Technical preparation
Master GCP services: GKE, BigQuery, Vertex AI.,Build and manage CI/CD pipelines for ML models.,Implement Docker for model packaging and deployment.,Practice Python scripting and SQL for data tasks.
Behavioral questions
Describe handling production AI/ML system issues.,Share experience troubleshooting model performance.,Discuss collaborating with data scientists.,Explain managing resources for cost efficiency.
Frequently asked questions
- What specific Google Cloud services are most critical for the AI/ML DevOps Engineer role at Deutsche Bank?
- For the AI/ML DevOps Engineer position at Deutsche Bank, expertise in Google Kubernetes Engine (GKE), Terraform, IAM, BigQuery, Cloud Shell, and Cloud Storage is crucial. Proficiency in Vertex AI, AutoML, and BigQuery ML for AI/ML tasks is also highly valued, alongside experience with Kubeflow and Vertex AI pipelines for MLOps and CI/CD.

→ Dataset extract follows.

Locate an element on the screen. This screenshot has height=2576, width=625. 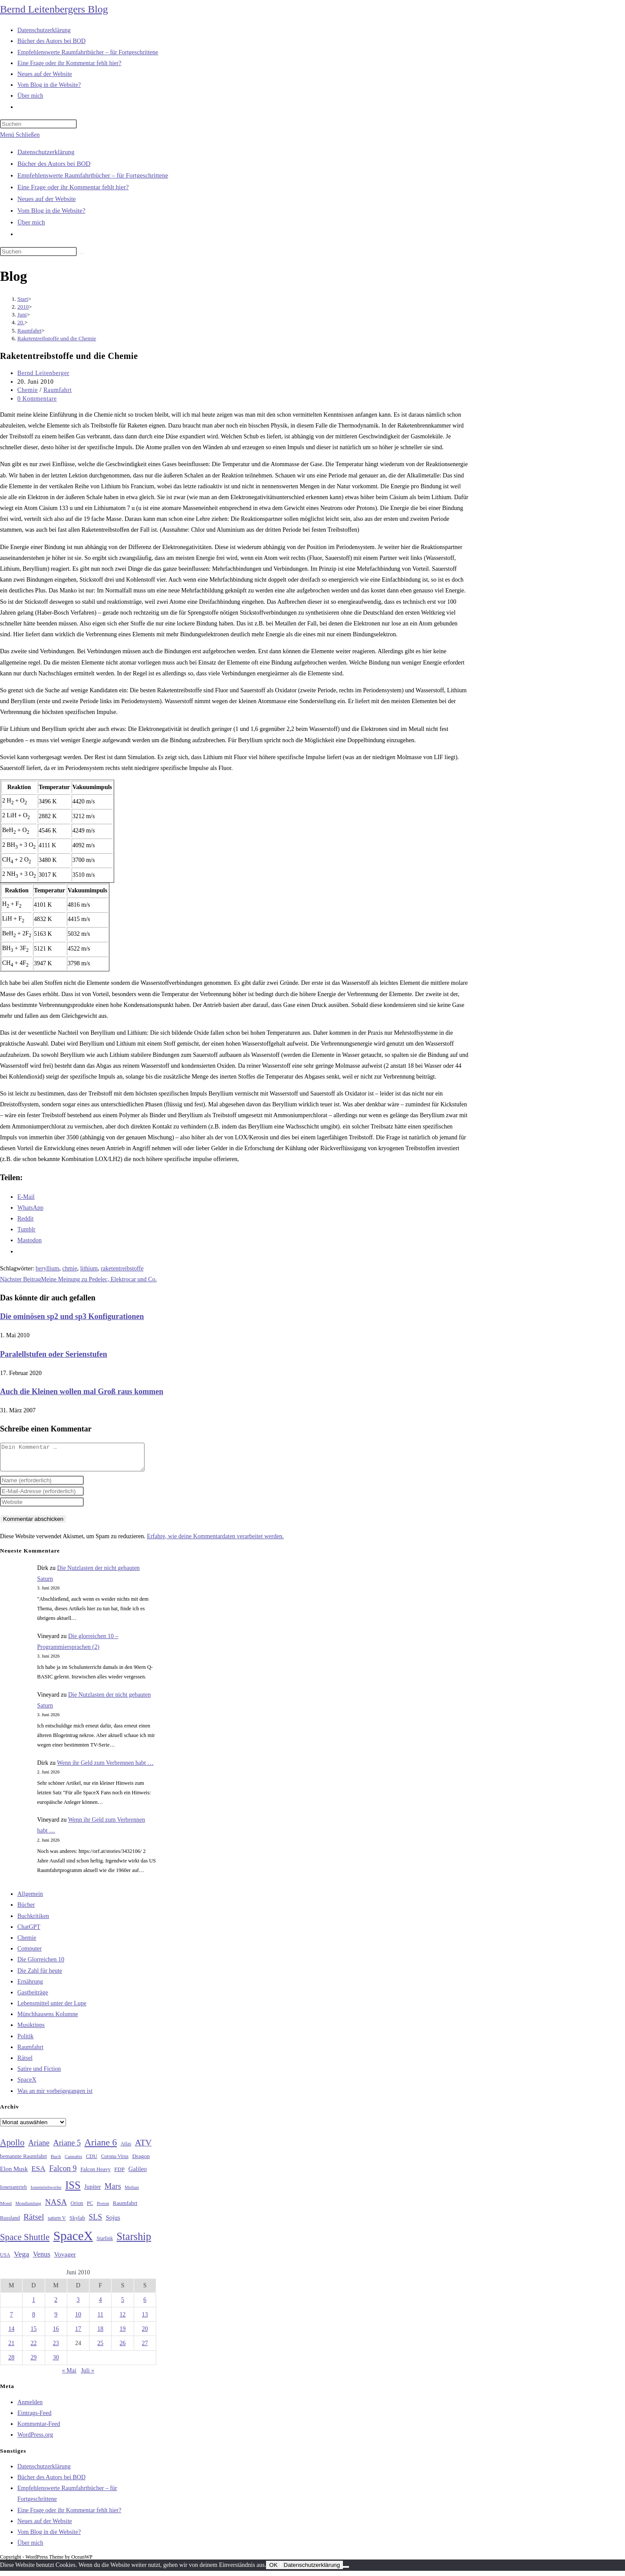
3 [Beiträge veröffentlicht am 3. June 2010] is located at coordinates (77, 2305).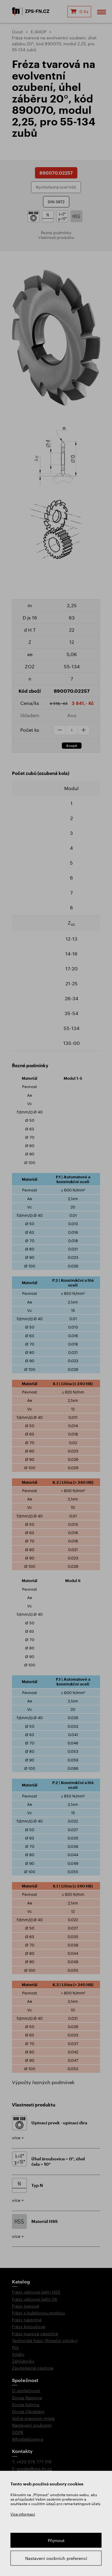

- How does Deutsche Bank support professional development for its AI/ML DevOps Engineers?
- Deutsche Bank supports its AI/ML DevOps Engineers through dedicated training and development programs, coaching from experts, and fostering a culture of continuous learning. They also offer sponsorship for industry-relevant certifications and education, along with a range of flexible benefits to aid career progression.

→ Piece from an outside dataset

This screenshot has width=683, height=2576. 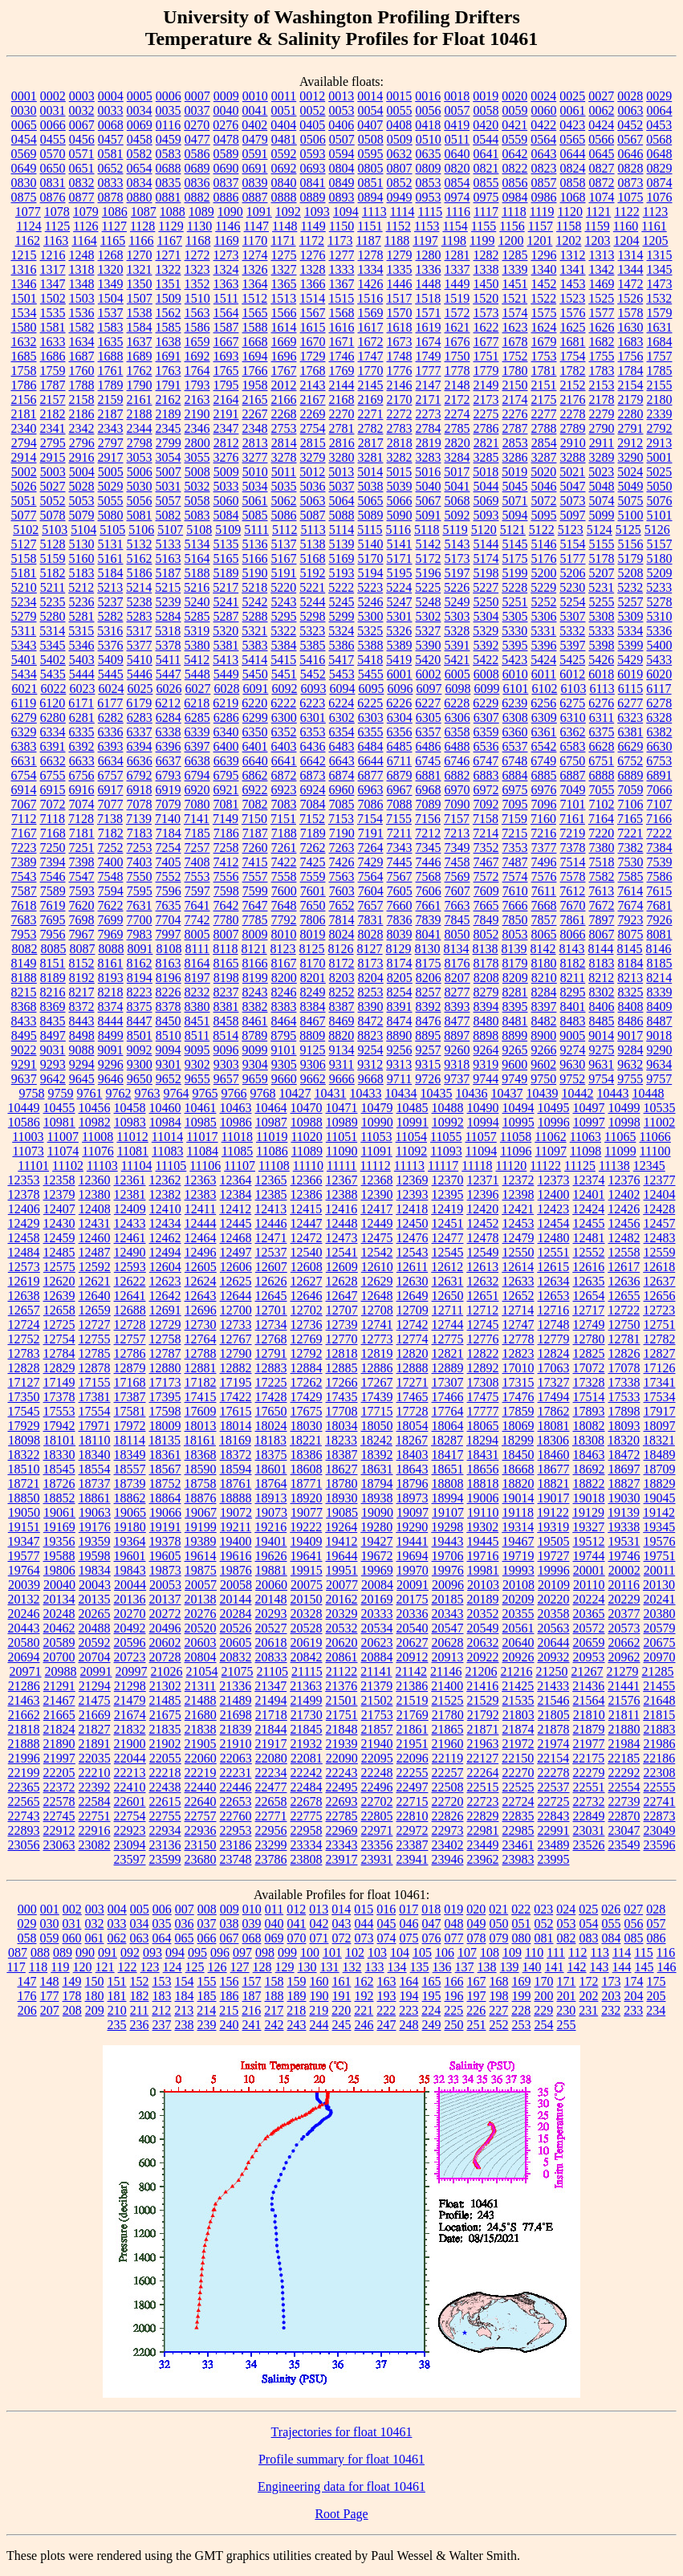 I want to click on 20528, so click(x=307, y=1628).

- What is the expected experience level for an AI/ML DevOps Engineer at Deutsche Bank?
- The role requires a minimum of 4 years of IT work experience. For AVP level roles, 6+ years are expected, while Associate level roles typically require 4+ years. A B.E./B.Tech./Master's degree in Computer Science or equivalent is also a standard educational qualification.
- How does Deutsche Bank approach MLOps and CI/CD for AI/ML models?
- Deutsche Bank emphasizes robust MLOps practices and CI/CD pipelines for AI/ML models. This includes automating model packaging, versioning, rollbacks, testing, integration, and deployment. They utilize tools like Kubeflow and Vertex AI pipelines to streamline these processes and ensure efficient model lifecycle management.
- What are the key responsibilities regarding AI/ML model monitoring at Deutsche Bank?
- Key responsibilities include continuously monitoring production AI/ML models for performance, latency, accuracy, data drift, and model drift. Engineers are expected to proactively troubleshoot issues, set up logging and monitoring solutions using GCP tools like Cloud Logging and Cloud Monitoring, and track AI model performance to ensure operational health.
- Does Deutsche Bank require experience with Large Language Models (LLMs) for this role?
- Yes, familiarity with fine-tuning and deploying Large Language Models (LLMs) on GCP is listed as a requirement. Experience with AI agents, such as chatbots and virtual assistants, is also a key aspect of the role.